Wurde Ferrari durch die Spekulationen zu sehr abgelenkt?

Es sei "eine gute Frage", wie sehr Ferrari im Titelkampf durch die Spekulationen um die Fahrer abgelenkt wird: "Ferrari steht immer unter Druck. Heute Morgen kam ich mit dem Flugzeug aus Rom und las in den italienischen Zeitungen und hörte hier in der Boxengasse die Leute sagen, wie das kommende Ferrari-Team aussehen wird, was Ferrari und Michael tun werden. Ferrari steht immer im Mittelpunkt, aber das ist unser Leben."

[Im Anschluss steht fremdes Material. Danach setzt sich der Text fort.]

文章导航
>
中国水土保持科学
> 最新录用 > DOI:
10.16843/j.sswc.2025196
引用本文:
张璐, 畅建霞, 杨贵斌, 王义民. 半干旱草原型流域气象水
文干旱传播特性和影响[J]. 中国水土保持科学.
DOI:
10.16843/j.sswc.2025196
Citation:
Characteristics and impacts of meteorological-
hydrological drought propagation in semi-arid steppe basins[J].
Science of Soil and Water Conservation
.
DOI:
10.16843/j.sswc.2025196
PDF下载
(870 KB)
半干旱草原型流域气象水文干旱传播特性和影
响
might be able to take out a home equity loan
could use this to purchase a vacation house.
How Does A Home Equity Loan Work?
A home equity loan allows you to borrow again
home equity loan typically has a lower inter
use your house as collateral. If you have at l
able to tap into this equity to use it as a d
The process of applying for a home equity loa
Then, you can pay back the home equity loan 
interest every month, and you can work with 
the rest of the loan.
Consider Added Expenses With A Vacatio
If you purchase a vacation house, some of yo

Man sei "echte Experten" in dieser Beziehung, sei in den 90er Jahren unter Druck gestanden, als man keinen Erfolg hatte und auch ab 1999, als sich dann langsam die Erfolge einstellten: "Dies ist also unser Leben und Ferrari ohne Druck ist nicht mehr Ferrari. Auch ohne Michaels Entscheidung bedeutet Monza für Ferrari einen großen Druck, denn wir sind verpflichtet, zu gewinnen."

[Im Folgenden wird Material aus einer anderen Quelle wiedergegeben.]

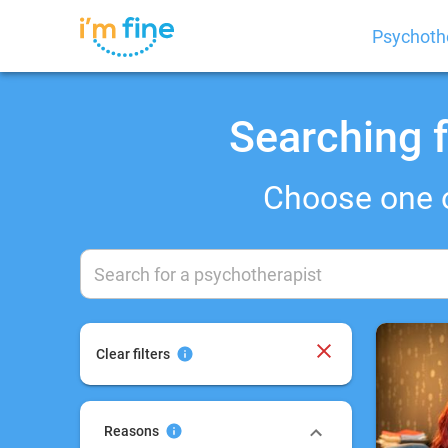
Psychoth
Searching f
Choose one 
Clear filters
Reasons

Ferrari braucht den frischen Wind

Die neue Struktur von Ferrari soll das Team voranbringen, es werden junge Leute nachkommen: "Wenn man sich die vergangenen zehn Jahre anschaut, dann hat Ferrari ein paar Mal wenn - auch keinen starken - frischen Wind ins Team gebracht. Das ist für mich wichtig. Wir müssen die Stabilität aufrechterhalten, den Geist erhalten und 80 bis 90 Prozent der Leute behalten. Dieses Jahr ist besonders wichtig, denn viele, viele Verträge werden nach vielen Jahren auslaufen. Ich will eine gute Balance zwischen Innovation und Stabilität."

Ross Brawn

Ross Brawn: Bleibt er oder nicht? Und was macht Jean Todt? Zoom

Montezemolo ist froh, wenn die Katze am Sonntagabend endlich aus dem Sack ist, hören die Spekulationen dann doch endlich auf: "Wird Michael zurücktreten? Wird jemand zu Ferrari kommen - vielleicht Alonso? Er wird sich aus seinem Vertrag mit McLaren freikaufen und zu Ferrari kommen? Zu diesem Zeitpunkt der Saison ist es eine Nachricht wert, ob wir etwas bekannt geben oder nicht. Es ist aus diesem Grund besser, an der traditionellen Bekanntgabe in Monza festzuhalten, so wie wir das normalerweise in der Vergangenheit getan haben."

Montezemolo ist ein Massa-Fan

Montezemolo ließ nur den Hinweis fallen, dass man an Felipe Massa festhalten wird, der Name Kimi Räikkönen fiel nicht: "Ich bin mit Massa zufrieden. Wir haben ihn 2001 als junges Talent unter Vertrag genommen. Dann ging er zu Sauber, anschließend zu uns als Testfahrer. Er kennt alle Leute, er kennt die Techniker, er ist jung, er ist schnell und gut unterwegs. Wir sind mit ihm nicht nur als Fahrer sondern auch als ein Mitglied des Teams sehr zufrieden."

Felipe Massa

Mit seinen starken Leistungen hat Massa Montezemolo überzeugt Zoom

Klar ist ebenso, dass am Sonntag niemand erfahren wird, ob Rennleiter Jean Todt und/oder Technikdirektor Ross Brawn 2007 bei Ferrari an Bord sein werden: "Wir geben immer zuerst nur die Fahrer bekannt. Ich möchte mehr Zeit bis zum Ende des Jahres haben, denn Ferrari ist nicht nur ein oder zwei Fahrer, das ist eine komplexere Angelegenheit und ich möchte eine komplette Bekanntgabe treffen. Das haben wir schon immer so gemacht."